To that end the Fauna (Animals and Birds' Protection) Board sanctioned two searches in 1937. The first scoured the Middlesex Plains and adjacent areas and the second went deeper into the western mountains, in the rugged Frenchman's Cap area. Both of these searches found prints, and some sightings were also investigated—but that was all. It set a depressing precedent for the many searches and expeditions, official and private, that were to follow over the next 40 years.
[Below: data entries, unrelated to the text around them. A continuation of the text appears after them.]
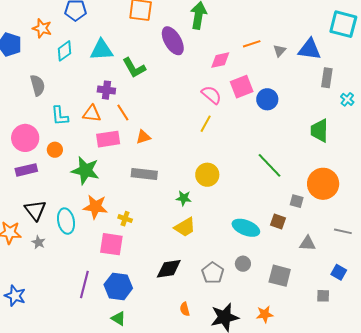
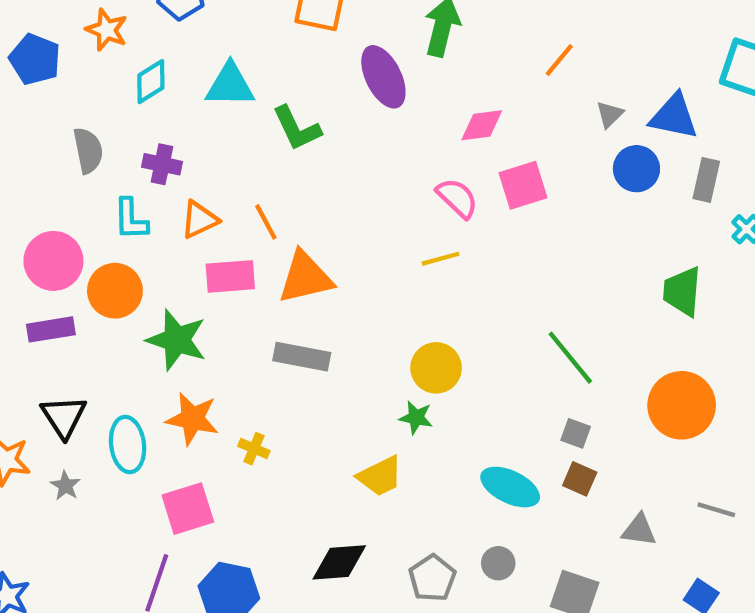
orange line: (252, 44) -> (559, 60), moved, turned -36
purple cross: (106, 90) -> (162, 164), moved
blue circle: (267, 99) -> (636, 169), moved
orange triangle: (92, 114) -> (199, 220), turned -36
yellow line: (206, 124) -> (441, 259), turned 42
orange triangle: (143, 137) -> (305, 277), size x1.8
orange circle: (55, 150) -> (115, 291), size x1.6
green star: (184, 198) -> (416, 417), moved
gray square: (297, 201) -> (576, 433), moved
pink square: (111, 244) -> (188, 509), moved, turned -30

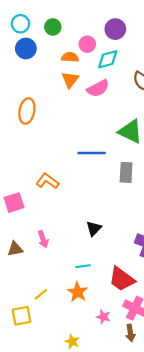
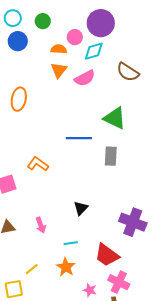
purple circle: (115, 29) -> (101, 23), size x1.4
pink arrow: (43, 239) -> (41, 225), moved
Still, there remained a fair amount of optimism that remnant groups of thylacines ought to be alive and well in the more remote, untouched and inaccessible parts of the island. Undisturbed, they would hopefully rebuild a sustainable population. But rebuilding human affairs in the wake of the Great Depression came first. Water and wood were the island's two great natural resources; they needed to be yoked ever more firmly to the economy, to create much-needed jobs and revitalise the export market. In the years preceding World War II a major hydro-electric power station at Tarraleah and newsprint mills at Boyer and Burnie were built. From now on, getting the wood and harnessing the water meant entering those remote and inaccessible parts. The heavy machinery developed during the war would later make this all the more possible. Thus, the battlefields of the developers and conservationists were waiting, with the thylacine's last refuges and its very future, if indeed it still had one, integral to the conflict.